The Bareschi family’s visit was not only one of Rosa’s games, but also a strategic move on the duke’s part.
His mother put a hand on his arm. “The pain will fade with time.”
“Time,” his father called over his shoulder from the wingchair. “There is much to be said for this, Carlo.”
He escorted his mother back to the sofa and sat down next to her. His father was in one of his moods, better to get it over with.
“Our home stands above the ruins of an old Roman temple. It withstood the Sack of Rome in 1527…”
“…When the Papal States battled for their freedom from imperial domination of the Holy Roman Empire,” Carlo recited by rote.
That determined glint in his father’s eyes brightened. “The palazzo has belonged to the Falco family for over twenty generations. The time is fast approaching when it will be handed down to you. You have a history. Now, you shall make a future. You must take a wife.”
“Ah, my duty to beget an heir,” he said. “Who would you have me wed?”
“Carlo, it is your choice,” his mother interjected.
“Margaux was my choice. She has carried my heart to the grave. It matters little to me which one of my father’s choices I wed now.”

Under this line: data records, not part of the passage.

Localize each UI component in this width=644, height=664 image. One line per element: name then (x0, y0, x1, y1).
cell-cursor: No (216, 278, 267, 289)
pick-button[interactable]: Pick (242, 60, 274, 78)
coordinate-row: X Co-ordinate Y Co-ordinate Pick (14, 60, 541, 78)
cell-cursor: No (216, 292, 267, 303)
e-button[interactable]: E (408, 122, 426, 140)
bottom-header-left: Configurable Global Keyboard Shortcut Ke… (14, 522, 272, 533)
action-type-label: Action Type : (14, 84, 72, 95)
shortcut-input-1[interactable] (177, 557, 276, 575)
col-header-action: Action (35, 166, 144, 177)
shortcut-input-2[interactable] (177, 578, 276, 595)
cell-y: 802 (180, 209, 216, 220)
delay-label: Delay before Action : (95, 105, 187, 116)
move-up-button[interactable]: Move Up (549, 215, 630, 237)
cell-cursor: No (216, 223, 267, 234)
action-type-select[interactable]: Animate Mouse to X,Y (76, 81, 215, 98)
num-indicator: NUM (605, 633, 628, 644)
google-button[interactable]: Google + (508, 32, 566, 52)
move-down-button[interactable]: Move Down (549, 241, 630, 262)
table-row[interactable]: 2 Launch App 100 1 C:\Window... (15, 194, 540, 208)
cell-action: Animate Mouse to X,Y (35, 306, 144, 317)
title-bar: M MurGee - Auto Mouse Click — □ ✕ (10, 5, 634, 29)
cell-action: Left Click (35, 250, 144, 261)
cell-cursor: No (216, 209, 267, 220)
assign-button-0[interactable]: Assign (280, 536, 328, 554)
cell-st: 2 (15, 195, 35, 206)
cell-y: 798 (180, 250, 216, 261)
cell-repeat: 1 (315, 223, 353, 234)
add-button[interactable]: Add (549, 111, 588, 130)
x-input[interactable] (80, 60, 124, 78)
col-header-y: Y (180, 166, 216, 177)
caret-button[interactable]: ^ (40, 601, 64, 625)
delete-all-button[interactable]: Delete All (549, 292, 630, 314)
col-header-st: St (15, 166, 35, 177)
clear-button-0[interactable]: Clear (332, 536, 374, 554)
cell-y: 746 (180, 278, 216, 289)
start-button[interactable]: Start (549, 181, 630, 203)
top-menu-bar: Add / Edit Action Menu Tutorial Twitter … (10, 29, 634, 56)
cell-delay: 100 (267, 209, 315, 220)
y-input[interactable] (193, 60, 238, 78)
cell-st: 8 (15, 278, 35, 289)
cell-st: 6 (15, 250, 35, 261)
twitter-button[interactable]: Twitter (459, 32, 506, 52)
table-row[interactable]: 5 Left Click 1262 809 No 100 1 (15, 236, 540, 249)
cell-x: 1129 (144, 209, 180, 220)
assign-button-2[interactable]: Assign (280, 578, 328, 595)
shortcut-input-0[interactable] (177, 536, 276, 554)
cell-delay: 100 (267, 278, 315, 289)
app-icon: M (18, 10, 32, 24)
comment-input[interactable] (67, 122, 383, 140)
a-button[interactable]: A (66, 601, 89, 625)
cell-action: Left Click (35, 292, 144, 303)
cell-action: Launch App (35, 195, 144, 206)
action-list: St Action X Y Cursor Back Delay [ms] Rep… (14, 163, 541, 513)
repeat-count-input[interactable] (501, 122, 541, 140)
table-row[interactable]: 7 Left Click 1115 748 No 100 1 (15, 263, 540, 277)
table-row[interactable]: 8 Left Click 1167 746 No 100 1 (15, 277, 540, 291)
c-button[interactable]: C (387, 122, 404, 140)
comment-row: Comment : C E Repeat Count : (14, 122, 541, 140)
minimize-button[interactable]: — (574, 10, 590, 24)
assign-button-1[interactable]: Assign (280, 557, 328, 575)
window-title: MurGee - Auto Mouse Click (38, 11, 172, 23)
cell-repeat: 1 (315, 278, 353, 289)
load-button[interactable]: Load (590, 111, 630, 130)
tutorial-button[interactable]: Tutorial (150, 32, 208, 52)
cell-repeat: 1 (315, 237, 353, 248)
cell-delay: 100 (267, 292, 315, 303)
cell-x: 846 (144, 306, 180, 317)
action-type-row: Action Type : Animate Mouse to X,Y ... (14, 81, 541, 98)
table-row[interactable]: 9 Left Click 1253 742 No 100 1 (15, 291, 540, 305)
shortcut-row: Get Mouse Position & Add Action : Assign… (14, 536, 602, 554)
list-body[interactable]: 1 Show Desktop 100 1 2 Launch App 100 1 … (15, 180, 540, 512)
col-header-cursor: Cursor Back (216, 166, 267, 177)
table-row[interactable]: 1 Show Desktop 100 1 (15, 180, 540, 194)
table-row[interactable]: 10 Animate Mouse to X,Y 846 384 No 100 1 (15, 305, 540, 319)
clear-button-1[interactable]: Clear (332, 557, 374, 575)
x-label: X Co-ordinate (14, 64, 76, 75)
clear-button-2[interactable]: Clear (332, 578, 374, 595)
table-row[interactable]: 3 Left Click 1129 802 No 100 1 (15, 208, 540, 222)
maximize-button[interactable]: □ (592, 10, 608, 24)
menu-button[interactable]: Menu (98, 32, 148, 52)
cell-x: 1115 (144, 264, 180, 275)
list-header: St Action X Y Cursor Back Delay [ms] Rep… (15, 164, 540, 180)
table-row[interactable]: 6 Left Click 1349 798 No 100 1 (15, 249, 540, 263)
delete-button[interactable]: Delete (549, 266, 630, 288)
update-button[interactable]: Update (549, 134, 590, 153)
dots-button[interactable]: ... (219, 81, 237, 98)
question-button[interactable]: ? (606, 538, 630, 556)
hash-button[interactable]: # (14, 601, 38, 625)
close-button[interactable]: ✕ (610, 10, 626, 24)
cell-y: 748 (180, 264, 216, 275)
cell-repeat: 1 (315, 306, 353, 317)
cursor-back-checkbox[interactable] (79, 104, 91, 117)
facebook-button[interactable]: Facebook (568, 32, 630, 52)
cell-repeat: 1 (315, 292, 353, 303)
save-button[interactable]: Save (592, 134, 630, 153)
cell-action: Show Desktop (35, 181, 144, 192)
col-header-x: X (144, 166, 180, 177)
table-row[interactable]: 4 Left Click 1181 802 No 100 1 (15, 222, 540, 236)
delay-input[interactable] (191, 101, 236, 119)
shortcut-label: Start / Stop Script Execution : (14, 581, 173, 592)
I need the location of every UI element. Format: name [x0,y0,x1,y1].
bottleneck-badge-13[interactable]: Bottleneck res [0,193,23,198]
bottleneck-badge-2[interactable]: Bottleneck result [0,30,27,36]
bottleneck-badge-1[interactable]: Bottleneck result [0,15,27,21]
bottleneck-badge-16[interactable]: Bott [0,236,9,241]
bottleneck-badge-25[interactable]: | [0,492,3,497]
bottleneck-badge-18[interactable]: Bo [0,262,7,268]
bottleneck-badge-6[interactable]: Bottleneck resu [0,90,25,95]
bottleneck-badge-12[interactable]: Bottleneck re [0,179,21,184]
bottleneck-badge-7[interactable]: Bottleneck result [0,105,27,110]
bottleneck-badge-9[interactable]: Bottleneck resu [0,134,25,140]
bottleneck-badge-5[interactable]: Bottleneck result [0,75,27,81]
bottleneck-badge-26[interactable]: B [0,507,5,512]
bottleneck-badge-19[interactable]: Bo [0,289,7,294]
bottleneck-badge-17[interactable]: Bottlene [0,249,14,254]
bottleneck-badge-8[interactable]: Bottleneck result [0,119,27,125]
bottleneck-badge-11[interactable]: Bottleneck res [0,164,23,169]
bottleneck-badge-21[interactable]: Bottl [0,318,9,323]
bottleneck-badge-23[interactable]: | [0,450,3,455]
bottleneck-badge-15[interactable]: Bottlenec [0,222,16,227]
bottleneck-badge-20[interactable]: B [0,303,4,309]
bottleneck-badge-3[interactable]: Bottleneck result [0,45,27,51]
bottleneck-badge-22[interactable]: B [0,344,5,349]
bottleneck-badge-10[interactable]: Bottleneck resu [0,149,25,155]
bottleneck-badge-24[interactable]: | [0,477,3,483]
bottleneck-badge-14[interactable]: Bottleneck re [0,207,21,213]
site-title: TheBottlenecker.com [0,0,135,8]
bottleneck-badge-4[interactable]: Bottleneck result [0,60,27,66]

“We want you to be happy,” his mother said. She turned to the duke, who was stroking his beard in thought.
“Vittorio would look favorably on a union with Louisa’s family,” his father said.

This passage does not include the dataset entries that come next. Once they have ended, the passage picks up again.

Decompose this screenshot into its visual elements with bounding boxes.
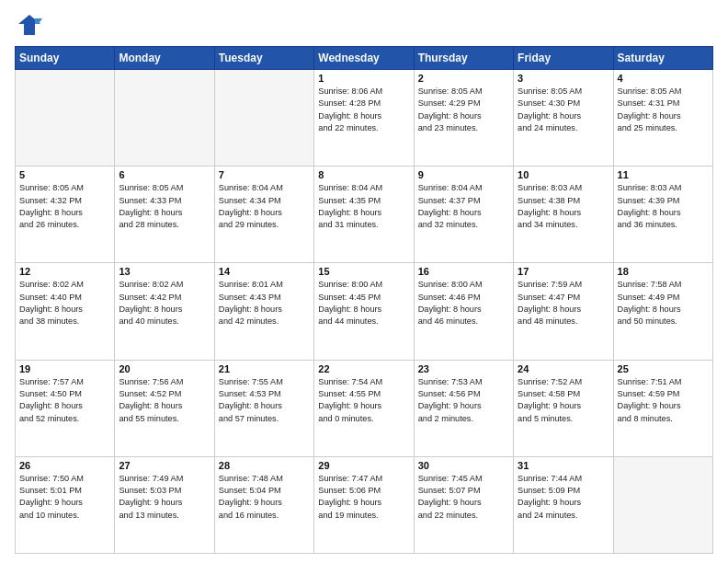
calendar-cell: 25Sunrise: 7:51 AM Sunset: 4:59 PM Dayli… [613, 360, 712, 456]
day-number: 18 [618, 266, 709, 277]
logo-icon [15, 11, 44, 40]
calendar-header-thursday: Thursday [414, 47, 513, 70]
calendar-cell: 17Sunrise: 7:59 AM Sunset: 4:47 PM Dayli… [514, 263, 613, 360]
day-info: Sunrise: 8:05 AM Sunset: 4:31 PM Dayligh… [618, 86, 709, 134]
day-info: Sunrise: 7:51 AM Sunset: 4:59 PM Dayligh… [618, 376, 709, 425]
calendar-header-row: SundayMondayTuesdayWednesdayThursdayFrid… [16, 47, 713, 70]
day-number: 9 [418, 169, 509, 180]
day-number: 14 [219, 266, 310, 277]
day-number: 26 [19, 460, 110, 471]
day-number: 7 [219, 169, 310, 180]
day-info: Sunrise: 8:00 AM Sunset: 4:45 PM Dayligh… [318, 279, 409, 327]
day-info: Sunrise: 7:54 AM Sunset: 4:55 PM Dayligh… [318, 376, 409, 425]
calendar-cell: 11Sunrise: 8:03 AM Sunset: 4:39 PM Dayli… [613, 167, 712, 263]
day-number: 6 [119, 169, 210, 180]
day-info: Sunrise: 7:58 AM Sunset: 4:49 PM Dayligh… [618, 279, 709, 327]
day-number: 31 [518, 460, 609, 471]
day-number: 5 [19, 169, 110, 180]
calendar-header-wednesday: Wednesday [314, 47, 414, 70]
day-number: 10 [518, 169, 609, 180]
svg-marker-1 [35, 18, 42, 24]
day-number: 8 [318, 169, 409, 180]
day-info: Sunrise: 8:03 AM Sunset: 4:39 PM Dayligh… [618, 182, 709, 231]
day-number: 25 [618, 363, 709, 374]
logo [15, 11, 48, 40]
day-info: Sunrise: 8:05 AM Sunset: 4:32 PM Dayligh… [19, 182, 110, 231]
day-number: 12 [19, 266, 110, 277]
day-info: Sunrise: 8:02 AM Sunset: 4:42 PM Dayligh… [119, 279, 210, 327]
calendar-cell: 22Sunrise: 7:54 AM Sunset: 4:55 PM Dayli… [314, 360, 414, 456]
calendar-cell: 28Sunrise: 7:48 AM Sunset: 5:04 PM Dayli… [214, 456, 313, 553]
calendar-cell: 7Sunrise: 8:04 AM Sunset: 4:34 PM Daylig… [214, 167, 313, 263]
calendar-header-friday: Friday [514, 47, 613, 70]
day-info: Sunrise: 7:50 AM Sunset: 5:01 PM Dayligh… [19, 473, 110, 522]
page: SundayMondayTuesdayWednesdayThursdayFrid… [0, 0, 728, 563]
calendar-cell: 23Sunrise: 7:53 AM Sunset: 4:56 PM Dayli… [414, 360, 513, 456]
day-info: Sunrise: 8:04 AM Sunset: 4:35 PM Dayligh… [318, 182, 409, 231]
calendar-cell: 18Sunrise: 7:58 AM Sunset: 4:49 PM Dayli… [613, 263, 712, 360]
calendar-header-tuesday: Tuesday [214, 47, 313, 70]
calendar-cell [16, 70, 115, 167]
day-info: Sunrise: 8:05 AM Sunset: 4:30 PM Dayligh… [518, 86, 609, 134]
calendar-cell: 24Sunrise: 7:52 AM Sunset: 4:58 PM Dayli… [514, 360, 613, 456]
calendar-week-row-2: 12Sunrise: 8:02 AM Sunset: 4:40 PM Dayli… [16, 263, 713, 360]
calendar-cell: 31Sunrise: 7:44 AM Sunset: 5:09 PM Dayli… [514, 456, 613, 553]
calendar-table: SundayMondayTuesdayWednesdayThursdayFrid… [15, 46, 713, 554]
day-info: Sunrise: 8:00 AM Sunset: 4:46 PM Dayligh… [418, 279, 509, 327]
calendar-cell: 4Sunrise: 8:05 AM Sunset: 4:31 PM Daylig… [613, 70, 712, 167]
day-info: Sunrise: 8:05 AM Sunset: 4:33 PM Dayligh… [119, 182, 210, 231]
day-info: Sunrise: 7:52 AM Sunset: 4:58 PM Dayligh… [518, 376, 609, 425]
calendar-cell: 2Sunrise: 8:05 AM Sunset: 4:29 PM Daylig… [414, 70, 513, 167]
day-number: 24 [518, 363, 609, 374]
day-info: Sunrise: 7:57 AM Sunset: 4:50 PM Dayligh… [19, 376, 110, 425]
calendar-cell: 8Sunrise: 8:04 AM Sunset: 4:35 PM Daylig… [314, 167, 414, 263]
day-info: Sunrise: 7:49 AM Sunset: 5:03 PM Dayligh… [119, 473, 210, 522]
day-number: 13 [119, 266, 210, 277]
calendar-cell [613, 456, 712, 553]
day-info: Sunrise: 7:56 AM Sunset: 4:52 PM Dayligh… [119, 376, 210, 425]
day-info: Sunrise: 7:55 AM Sunset: 4:53 PM Dayligh… [219, 376, 310, 425]
calendar-cell: 5Sunrise: 8:05 AM Sunset: 4:32 PM Daylig… [16, 167, 115, 263]
calendar-cell: 3Sunrise: 8:05 AM Sunset: 4:30 PM Daylig… [514, 70, 613, 167]
day-number: 3 [518, 73, 609, 84]
day-number: 21 [219, 363, 310, 374]
calendar-cell: 26Sunrise: 7:50 AM Sunset: 5:01 PM Dayli… [16, 456, 115, 553]
svg-marker-0 [18, 15, 40, 35]
calendar-cell: 21Sunrise: 7:55 AM Sunset: 4:53 PM Dayli… [214, 360, 313, 456]
calendar-cell: 29Sunrise: 7:47 AM Sunset: 5:06 PM Dayli… [314, 456, 414, 553]
calendar-week-row-0: 1Sunrise: 8:06 AM Sunset: 4:28 PM Daylig… [16, 70, 713, 167]
day-number: 2 [418, 73, 509, 84]
day-number: 17 [518, 266, 609, 277]
calendar-cell: 20Sunrise: 7:56 AM Sunset: 4:52 PM Dayli… [115, 360, 214, 456]
calendar-cell: 19Sunrise: 7:57 AM Sunset: 4:50 PM Dayli… [16, 360, 115, 456]
calendar-week-row-4: 26Sunrise: 7:50 AM Sunset: 5:01 PM Dayli… [16, 456, 713, 553]
calendar-cell: 10Sunrise: 8:03 AM Sunset: 4:38 PM Dayli… [514, 167, 613, 263]
calendar-cell: 12Sunrise: 8:02 AM Sunset: 4:40 PM Dayli… [16, 263, 115, 360]
day-info: Sunrise: 8:06 AM Sunset: 4:28 PM Dayligh… [318, 86, 409, 134]
day-info: Sunrise: 8:01 AM Sunset: 4:43 PM Dayligh… [219, 279, 310, 327]
calendar-week-row-1: 5Sunrise: 8:05 AM Sunset: 4:32 PM Daylig… [16, 167, 713, 263]
day-number: 11 [618, 169, 709, 180]
calendar-header-sunday: Sunday [16, 47, 115, 70]
day-info: Sunrise: 7:47 AM Sunset: 5:06 PM Dayligh… [318, 473, 409, 522]
day-info: Sunrise: 8:05 AM Sunset: 4:29 PM Dayligh… [418, 86, 509, 134]
day-number: 20 [119, 363, 210, 374]
day-info: Sunrise: 7:44 AM Sunset: 5:09 PM Dayligh… [518, 473, 609, 522]
day-number: 15 [318, 266, 409, 277]
day-info: Sunrise: 8:04 AM Sunset: 4:34 PM Dayligh… [219, 182, 310, 231]
day-info: Sunrise: 7:45 AM Sunset: 5:07 PM Dayligh… [418, 473, 509, 522]
day-info: Sunrise: 8:02 AM Sunset: 4:40 PM Dayligh… [19, 279, 110, 327]
calendar-cell [214, 70, 313, 167]
calendar-cell: 9Sunrise: 8:04 AM Sunset: 4:37 PM Daylig… [414, 167, 513, 263]
calendar-cell: 27Sunrise: 7:49 AM Sunset: 5:03 PM Dayli… [115, 456, 214, 553]
calendar-cell: 16Sunrise: 8:00 AM Sunset: 4:46 PM Dayli… [414, 263, 513, 360]
day-number: 29 [318, 460, 409, 471]
day-number: 27 [119, 460, 210, 471]
calendar-header-saturday: Saturday [613, 47, 712, 70]
day-info: Sunrise: 7:48 AM Sunset: 5:04 PM Dayligh… [219, 473, 310, 522]
calendar-cell [115, 70, 214, 167]
calendar-cell: 30Sunrise: 7:45 AM Sunset: 5:07 PM Dayli… [414, 456, 513, 553]
day-info: Sunrise: 8:04 AM Sunset: 4:37 PM Dayligh… [418, 182, 509, 231]
day-number: 23 [418, 363, 509, 374]
header [15, 11, 713, 40]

Carlo nodded curtly. His father’s brother, the King of Sardinia, would of course desire a union that kept the Falco wealth and influence within reach.
What a fool he’d been from the start. He’d been so mired in his grief that he hadn’t realized Rosa would seek the help of her aunt Louisa, the queen, in this game in which they both lost.

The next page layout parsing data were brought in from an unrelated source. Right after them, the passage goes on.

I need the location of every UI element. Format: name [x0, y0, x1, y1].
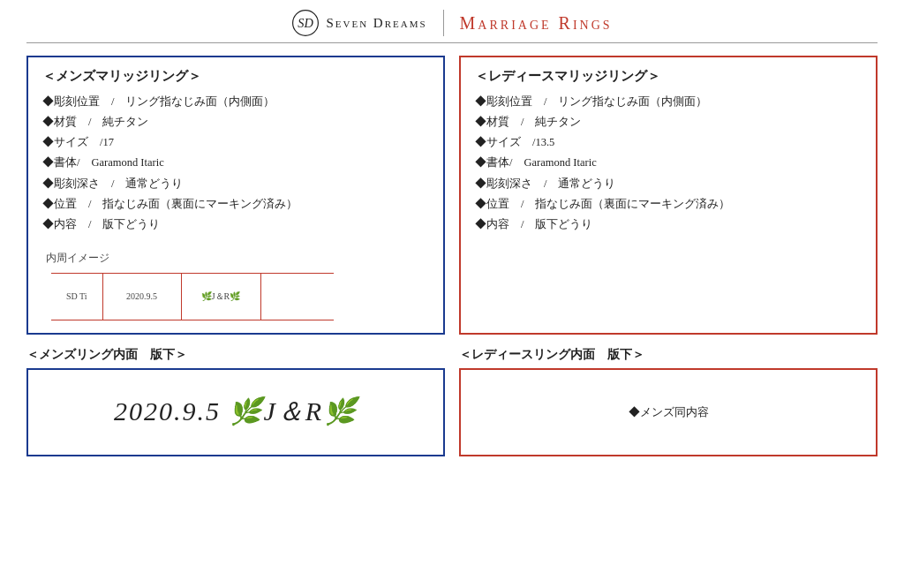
ladies-spec-item-6: ◆内容 / 版下どうり — [475, 215, 862, 235]
header-divider — [443, 10, 444, 36]
ladies-spec-item-5: ◆位置 / 指なじみ面（裏面にマーキング済み） — [475, 194, 862, 215]
ladies-note-text: ◆メンズ同内容 — [629, 404, 709, 420]
mens-spec-item-4: ◆彫刻深さ / 通常どうり — [42, 174, 429, 194]
mens-spec-item-3: ◆書体/ Garamond Itaric — [42, 153, 429, 173]
main-content: ＜メンズマリッジリング＞ ◆彫刻位置 / リング指なじみ面（内側面） ◆材質 /… — [0, 50, 904, 465]
header-line — [26, 42, 878, 43]
mens-spec-item-5: ◆位置 / 指なじみ面（裏面にマーキング済み） — [42, 194, 429, 215]
svg-text:SD: SD — [298, 16, 314, 30]
ladies-spec-box: ＜レディースマリッジリング＞ ◆彫刻位置 / リング指なじみ面（内側面） ◆材質… — [459, 56, 878, 335]
ladies-spec-item-0: ◆彫刻位置 / リング指なじみ面（内側面） — [475, 92, 862, 112]
inner-preview-diagram: SD Ti 2020.9.5 🌿J＆R🌿 — [51, 273, 334, 320]
mens-spec-list: ◆彫刻位置 / リング指なじみ面（内側面） ◆材質 / 純チタン ◆サイズ /1… — [42, 92, 429, 235]
mens-spec-box: ＜メンズマリッジリング＞ ◆彫刻位置 / リング指なじみ面（内側面） ◆材質 /… — [26, 56, 445, 335]
diag-seg-2: 🌿J＆R🌿 — [181, 274, 260, 320]
inner-preview: 内周イメージ SD Ti 2020.9.5 🌿J＆R🌿 — [42, 251, 429, 320]
ladies-spec-list: ◆彫刻位置 / リング指なじみ面（内側面） ◆材質 / 純チタン ◆サイズ /1… — [475, 92, 862, 235]
ladies-bottom-title: ＜レディースリング内面 版下＞ — [459, 347, 878, 363]
header: SD Seven Dreams Marriage Rings — [0, 0, 904, 42]
ladies-spec-item-4: ◆彫刻深さ / 通常どうり — [475, 174, 862, 194]
mens-spec-title: ＜メンズマリッジリング＞ — [42, 68, 429, 85]
mens-engraving-text: 2020.9.5 🌿J＆R🌿 — [114, 394, 358, 430]
mens-bottom-title: ＜メンズリング内面 版下＞ — [26, 347, 445, 363]
diag-seg-1: 2020.9.5 — [102, 274, 182, 320]
mens-bottom-box: 2020.9.5 🌿J＆R🌿 — [26, 368, 445, 456]
ladies-bottom-box: ◆メンズ同内容 — [459, 368, 878, 456]
ladies-spec-item-1: ◆材質 / 純チタン — [475, 112, 862, 132]
diag-seg-0: SD Ti — [51, 274, 102, 320]
ladies-spec-item-3: ◆書体/ Garamond Itaric — [475, 153, 862, 173]
mens-bottom-section: ＜メンズリング内面 版下＞ 2020.9.5 🌿J＆R🌿 — [26, 347, 445, 456]
top-row: ＜メンズマリッジリング＞ ◆彫刻位置 / リング指なじみ面（内側面） ◆材質 /… — [26, 56, 878, 335]
mens-spec-item-1: ◆材質 / 純チタン — [42, 112, 429, 132]
logo-icon: SD — [291, 9, 320, 37]
inner-preview-label: 内周イメージ — [42, 251, 429, 266]
mens-spec-item-0: ◆彫刻位置 / リング指なじみ面（内側面） — [42, 92, 429, 112]
logo-area: SD Seven Dreams — [291, 9, 426, 37]
diag-seg-3 — [260, 274, 334, 320]
page-title: Marriage Rings — [460, 13, 613, 34]
mens-spec-item-6: ◆内容 / 版下どうり — [42, 215, 429, 235]
bottom-row: ＜メンズリング内面 版下＞ 2020.9.5 🌿J＆R🌿 ＜レディースリング内面… — [26, 347, 878, 456]
ladies-spec-title: ＜レディースマリッジリング＞ — [475, 68, 862, 85]
brand-name: Seven Dreams — [326, 16, 426, 31]
mens-spec-item-2: ◆サイズ /17 — [42, 132, 429, 153]
ladies-bottom-section: ＜レディースリング内面 版下＞ ◆メンズ同内容 — [459, 347, 878, 456]
ladies-spec-item-2: ◆サイズ /13.5 — [475, 132, 862, 153]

“I will never love Rosa Gisela, but she is just as suitable as any of the others on your list.”
“Bene. You will be married at the Vatican. The Pope will officiate the wedding himself.”
His mother interrupted his father with a glare. She touched his cheek. “Carlo, you are only twenty-five years old. Your life is just beginning.”
That thought of a life with Rosa was even more depressing. He stood, and his mother grasped his hand.
“Rosa is in love with you, the Countess told me this. One day I pray you will return her love.”
The worry in her green eyes drew him back down on the sofa, and he kissed her cheek. “You will enjoy this grand affair.”
His father rose in victory to clap him on the back. “You are invited to dinner at the Bareschi
There was something in his mother’s smile he had not seen in a year—hope. That was a good enough reason to offer for the gypsy princess.
* * * *
“Ehh-h.” The coachman Massimo nodded gravely toward Carlo’s favorite team of blacks, Arturo and Rafi.
Massimo rarely spoke. Tonight his grunt of sympathy was an affectation usually reserved for notice of death.
“They need to get out,” Carlo explained before stepping into the coach.
The Friesians, whose ancestors were warhorses in the Middle Ages, stood seventeen hands high. They were among his strongest horses, brothers used for long distance trips. Although he was only traveling to the other side of Quirinal Hill, this journey of deception would not be borne without his prize stallions.